‘Selah and the Spades’ Review: Wickedly Smart High School Drama Is a New Classic

Full disclosure: In her filmmaking debut, Tayarisha Poe’s witty, wicked “Selah and the Spades” doesn’t quite stick the landing. However, all is forgiven: Not only will those bumps likely be rectified when Poe and Amazon (which acquired the film at Sundance 2019) unveil an Amazon Studios series adaptation of the high school drama, but Poe has built a rich world that’s equal parts “Rushmore,” “Heathers,” and “The Godfather,” with all the unpredictability that teenage behavior can possibly engender. Set at the lush Haldwall School, Poe takes high school tribalism to a new level, crafting a boarding school hierarchy in which five factions rule the campus and provide its citizens with plenty of necessary vices.

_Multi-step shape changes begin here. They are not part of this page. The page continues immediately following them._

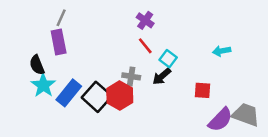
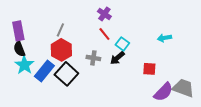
gray line: (61, 18) -> (60, 30), moved
purple rectangle: (59, 42) -> (18, 31), moved
red hexagon: (120, 96) -> (61, 50), moved

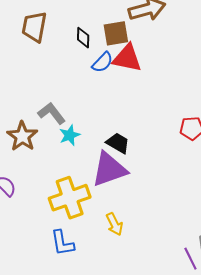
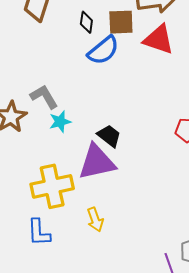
red triangle: (127, 58) -> (159, 40), moved
blue semicircle: (102, 62) -> (103, 50), size x1.4

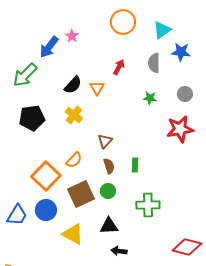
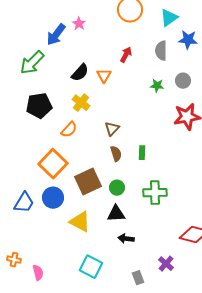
gray circle: (185, 94) -> (183, 81), moved
orange semicircle: (74, 160) -> (69, 130), moved
green circle: (108, 191) -> (117, 188), moved

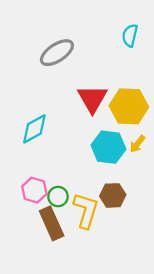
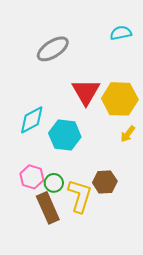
cyan semicircle: (130, 35) -> (121, 33), turned 65
cyan hexagon: (108, 147) -> (65, 135), moved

At the top of the groups — introduced in an energetic opening that feels like Wes Anderson wrapped in barbed wire — sit the Spades, and at the top the Spades sits their beloved leader Selah (Lovie Simone, owning a demanding role). Selah’s reign has not been without controversy, but it’s mostly been successes notched on her impeccable belt, and she’s not about to start screwing things up in her senior year. The problem: Selah must choose someone to lead the Spades once she’s gone, and she has no suitable options.

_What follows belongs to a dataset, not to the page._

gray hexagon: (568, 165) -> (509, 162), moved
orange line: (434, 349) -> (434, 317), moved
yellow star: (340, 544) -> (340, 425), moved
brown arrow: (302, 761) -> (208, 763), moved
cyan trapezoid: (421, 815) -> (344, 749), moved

Poe never digs into why the rest of the Spades are not up to the task (really, she never digs into the other Spades at all, besides Jharrel Jerome’s turn as Maxxie, Selah’s best friend and right-hand guy), and that’s one of few uneven elements peppered throughout the film. Poe does layer in hints about a previous misbegotten protege; some of Selah’s enemies are quick to invoke her when Selah threatens to get her way yet again. Still, it’s a credit to Simone’s ace performance that when newbie Paloma (Celeste O’Connor) arrives at Haldwall, Selah’s desire to mold her into her own image doesn’t feel like such an unbelievable jump.

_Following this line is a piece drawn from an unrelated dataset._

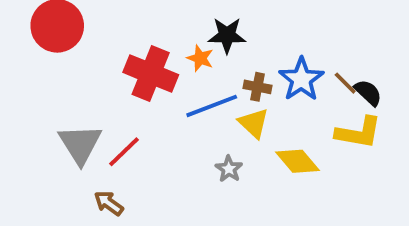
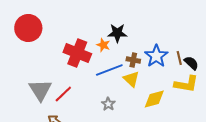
brown line: (345, 83) -> (179, 58), turned 32
yellow diamond: (298, 161) -> (154, 99), turned -65
gray star: (229, 169) -> (108, 104), moved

Paloma, an observant underclassman who is usually seen with a camera in her hand, is a compelling foil. That Selah, a born leader obsessed with knowing (and cataloging) reams of information about both her friends and her foes would gravitate to someone who does just that for the simple of fun of it, also helps ease the relationship into being. As Selah’s influence on Paloma grows, both of the girls evolve in major ways (and Poe slyly hints at other attractions between the two). Both performers are more than up to the task of portraying such complex characters, and Simone’s ability to twist and shift Selah given the circumstance (while always holding tight to her core personality) is something of a marvel.

"Selah and the Spades"

“Selah and the Spades”


Simone is also game for Poe’s more ambitious affectations, as the filmmaker — so sharp and distinct in her style, even with just a single film to her name — requires Selah to dabble in all sorts of quirky diversions. From breaking the fourth wall throughout the film to delivering a biting monologue on the way the world treats its teenage girls, Simone’s Selah never flags, an engaging and world-wise presence in a film that never misjudges just how much a girl can accomplish. That Selah (and the Spades) earned their notoriety through shocking means (read: drugs, a lot of drugs) doesn’t lower any estimations of Selah, a first-rate student and overachiever who simply succeeds at everything she sets her mind to, legal or not.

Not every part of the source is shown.